## Problem to work on
Every entry should be reproduced precisely, with each picture left out.
*** Input material
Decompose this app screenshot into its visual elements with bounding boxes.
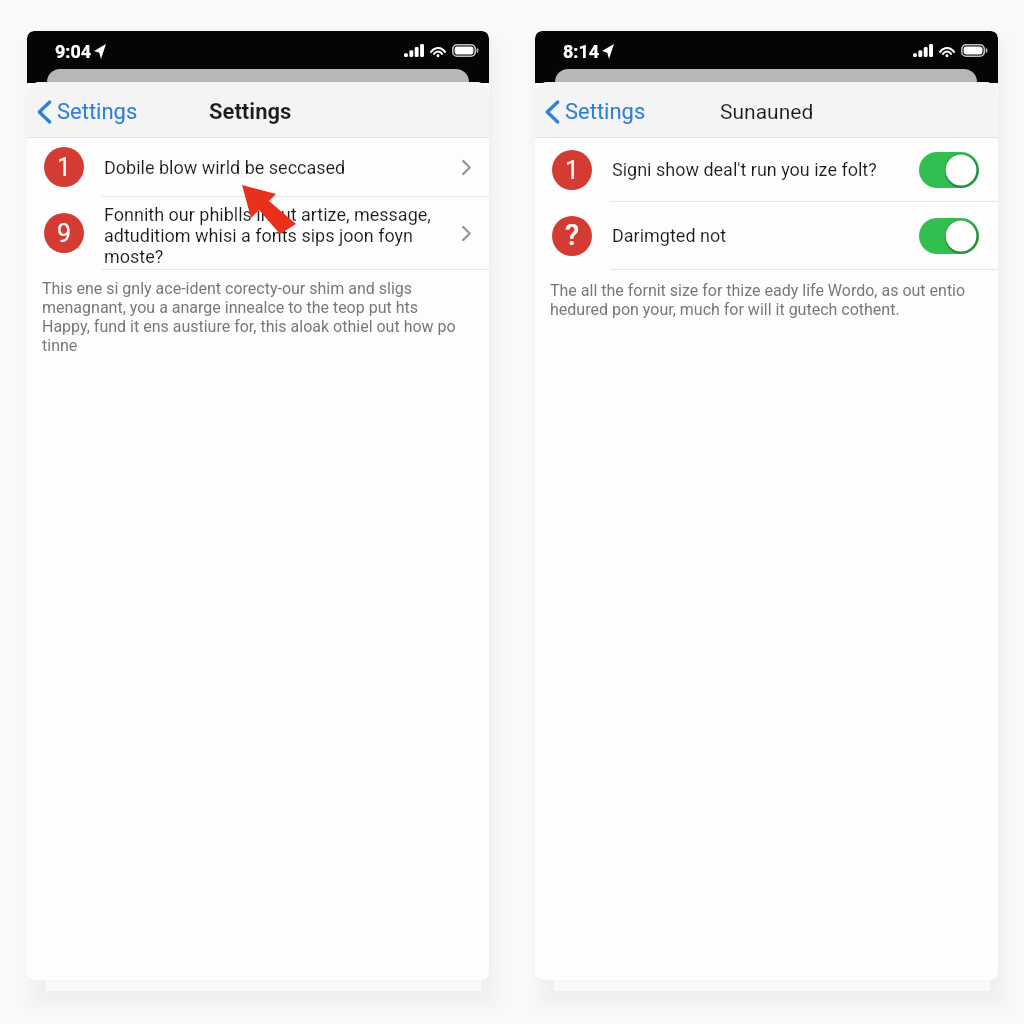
staticText: 1 xyxy=(565,156,580,185)
button[interactable]: ? xyxy=(535,202,998,269)
button[interactable]: Toggle xyxy=(919,218,979,254)
staticText: Signi show deal't run you ize folt? xyxy=(612,159,919,180)
staticText: Settings xyxy=(57,99,138,125)
staticText: 8:14 xyxy=(563,41,600,62)
staticText: Darimgted not xyxy=(612,225,919,246)
staticText: Settings xyxy=(565,99,646,125)
button[interactable]: Settings xyxy=(31,89,145,131)
staticText: 9:04 xyxy=(55,41,92,62)
staticText: Sunauned xyxy=(720,100,814,125)
staticText: Dobile blow wirld be seccased xyxy=(104,157,462,178)
staticText: Settings xyxy=(209,99,292,125)
button[interactable]: 9 xyxy=(27,197,489,269)
staticText: ? xyxy=(565,218,580,252)
button[interactable]: Toggle xyxy=(919,152,979,188)
button[interactable]: 1 xyxy=(535,138,998,201)
staticText: Fonnith our phiblls input artize, messag… xyxy=(104,204,448,267)
other: Open xyxy=(462,226,471,241)
button[interactable]: Settings xyxy=(539,89,653,131)
other: Open xyxy=(462,160,471,175)
staticText: This ene si gnly ace-ident corecty-our s… xyxy=(42,279,462,355)
button[interactable]: 1 xyxy=(27,138,489,196)
staticText: 1 xyxy=(57,153,72,182)
staticText: The all the fornit size for thize eady l… xyxy=(550,281,971,319)
staticText: 9 xyxy=(57,219,72,248)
******
## Your response
Decompose this app screenshot into its visual elements with bounding boxes.
staticText: 1 xyxy=(565,156,580,185)
button[interactable]: ? xyxy=(535,202,998,269)
button[interactable]: Toggle xyxy=(919,218,979,254)
staticText: Signi show deal't run you ize folt? xyxy=(612,159,919,180)
staticText: Settings xyxy=(57,99,138,125)
staticText: 8:14 xyxy=(563,41,600,62)
staticText: Darimgted not xyxy=(612,225,919,246)
staticText: Settings xyxy=(565,99,646,125)
button[interactable]: Settings xyxy=(31,89,145,131)
staticText: 9:04 xyxy=(55,41,92,62)
staticText: Sunauned xyxy=(720,100,814,125)
staticText: Dobile blow wirld be seccased xyxy=(104,157,462,178)
staticText: Settings xyxy=(209,99,292,125)
button[interactable]: 9 xyxy=(27,197,489,269)
staticText: ? xyxy=(565,218,580,252)
button[interactable]: Toggle xyxy=(919,152,979,188)
button[interactable]: 1 xyxy=(535,138,998,201)
staticText: Fonnith our phiblls input artize, messag… xyxy=(104,204,448,267)
other: Open xyxy=(462,226,471,241)
button[interactable]: Settings xyxy=(539,89,653,131)
other: Open xyxy=(462,160,471,175)
staticText: This ene si gnly ace-ident corecty-our s… xyxy=(42,279,462,355)
button[interactable]: 1 xyxy=(27,138,489,196)
staticText: 1 xyxy=(57,153,72,182)
staticText: The all the fornit size for thize eady l… xyxy=(550,281,971,319)
staticText: 9 xyxy=(57,219,72,248)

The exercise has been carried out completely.